Optimization

At 1:00 PM ship A is 30 miles due south of ship B and is sailing north at a rate of 15mph. If ship B is sailing due west at a rate of 10mph, at what time will the distance between the two ships be minimal? will the come within 18 miles of each other?

The answer is 2:23:05 and yes,
i just need help with the setup

The positions of A and B are parametric functions of time.

Take the position of ship A at 1:00 pm be (0,0), the
xa(t) = 0
ya(t) = 10t

xb(t) = -15t
yb(t) = 30

Distance between the two ships
D(t) = √((xb(t)-xa(t))²+(yb(t)-ya(t))²)

Substitute xa,xb,ya,yb in the expression for D(t) and differentiate with respect to t.

For the minimum distance, D'(t0) = 0.
Verify that D(t0) is a minimum by confirming that D"(t0)>0, or by comparing values of D'(t0-) and D'(t0+) with D'(t0).

Evaluate D(t0) for the remainder of the question.

To find the time at which the distance between the two ships will be minimal, we can use the concept of relative motion.

Let's first establish a coordinate system. Assume that ship B is located at the origin (0,0), and ship A is located at (0, -30) at 1:00 PM.

Since ship A is sailing north at a rate of 15 mph, its position after time t in hours can be represented as (0, -30 + 15t).

Similarly, ship B is sailing west at a rate of 10 mph, so its position after time t can be represented as (-10t, 0).

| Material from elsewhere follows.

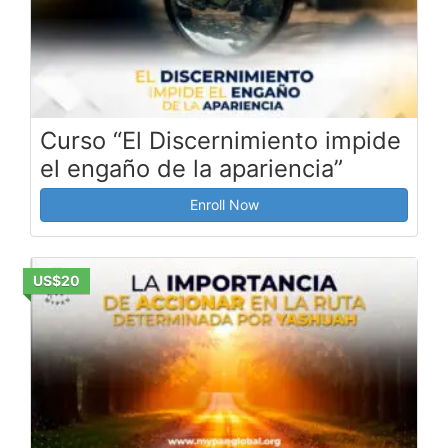
Curso “El Discernimiento impide
el engaño de la apariencia”
Enroll Now
US$20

The distance formula between two points (x1, y1) and (x2, y2) is given by:
d = √((x2 - x1)^2 + (y2 - y1)^2)

Substituting the positions of ship A and ship B into the distance formula, we get:
d = √((-10t - 0)^2 + (-30 + 15t)^2)
= √(100t^2 + 900 - 900t + 225t^2)
= √(325t^2 - 900t + 900)

To find the time at which the distance is minimal, we need to find the minimum value of the distance function. We can do this by finding the minimum value of the quadratic function 325t^2 - 900t + 900.

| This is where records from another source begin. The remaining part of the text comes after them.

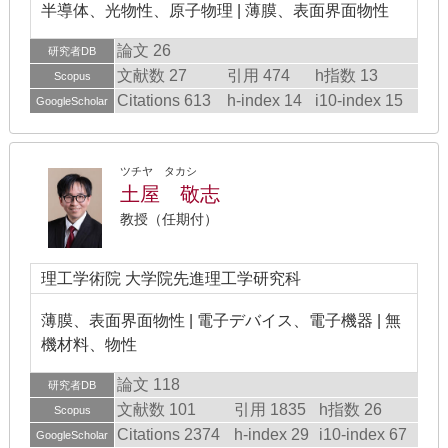
半導体、光物性、原子物理 | 薄膜、表面界面物性
論文 26
研究者DB
文献数 27
引用 474
h指数 13
Scopus
Citations 613
h-index 14
i10-index 15
GoogleScholar
ツチヤ タカシ
土屋 敬志
教授（任期付）
理工学術院 大学院先進理工学研究科
薄膜、表面界面物性 | 電子デバイス、電子機器 | 無
機材料、物性
論文 118
研究者DB
文献数 101
引用 1835
h指数 26
Scopus
Citations 2374
h-index 29
i10-index 67
GoogleScholar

The minimum value of a quadratic function occurs at its vertex, which can be found using the formula:
t = -b / (2a)

For our quadratic function, a = 325 and b = -900. Substituting the values into the formula, we get:
t = -(-900) / (2 * 325)
= 900 / 650
= 1.38

Converting 1.38 hours to minutes:
1.38 hours * 60 minutes/hour = 82.8 minutes

Therefore, the time at which the distance between the two ships will be minimal is approximately 1 hour and 23 minutes after 1:00 PM, which is 2:23 PM.

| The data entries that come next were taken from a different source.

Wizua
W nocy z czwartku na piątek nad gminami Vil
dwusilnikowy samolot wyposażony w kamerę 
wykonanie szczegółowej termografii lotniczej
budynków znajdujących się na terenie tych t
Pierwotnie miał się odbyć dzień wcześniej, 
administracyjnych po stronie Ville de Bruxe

To determine if the two ships will come within 18 miles of each other, we can substitute the value of t (1.38 hours) into the distance formula and check if the resulting distance is less than 18 miles.

d = √(325(1.38)^2 - 900(1.38) + 900)
= √(325(1.9044) - 1242 + 900)
= √(615.89 - 1242 + 900)
= √(273.89)
≈ 16.55 miles

Since the resulting distance is less than 18 miles, the two ships will come within 18 miles of each other.

To find the time at which the distance between the two ships is minimal, we need to set up a mathematical equation based on their positions and velocities.

Let's start by breaking down the given information:

- Ship A is initially 30 miles due south of ship B.
- Ship A is sailing north at a rate of 15 mph (miles per hour).
- Ship B is sailing due west at a rate of 10 mph.

We can model the positions of the ships at any given time with a coordinate system, where the starting position of ship A is (0, -30) and ship B is (0, 0).

Let's denote the time as "t". Ship A's position after time "t" can be represented as (0, -30 + 15t) and ship B's position as (-10t, 0). The distance between the two ships, D, can be calculated using the distance formula:

D = √((x2 - x1)^2 + (y2 - y1)^2)

Substituting the positions of the ships:

D = √((-10t - 0)^2 + (0 - (-30 + 15t))^2)
D = √(100t^2 + (30 - 15t)^2)
D = √(100t^2 + 900 - 900t + 225t^2)
D = √(325t^2 - 900t + 900)

To find the time at which D is minimal, we need to find its derivative with respect to time and set it equal to zero:

dD/dt = 0

Differentiating the equation:

dD/dt = (650t - 900) / (2√(325t^2 - 900t + 900))

Setting this derivative equal to zero:

650t - 900 = 0

Solving for "t":

t = 900 / 650 = 1.38461 hours

To convert this into minutes and seconds, multiply by 60:

1.38461 x 60 = 83.0769 minutes

Therefore, the time at which the distance between the two ships is minimal is approximately 1 hour and 23 minutes.

To determine if they come within 18 miles of each other, substitute the calculated time back into the distance equation:

D = √(325(1.38461)^2 - 900(1.38461) + 900)
D = √(815.38461 - 1246.15385 + 900)
D = √(-530.76824)

As the distance is a negative value under the square root, it indicates that the ships do not come within 18 miles of each other.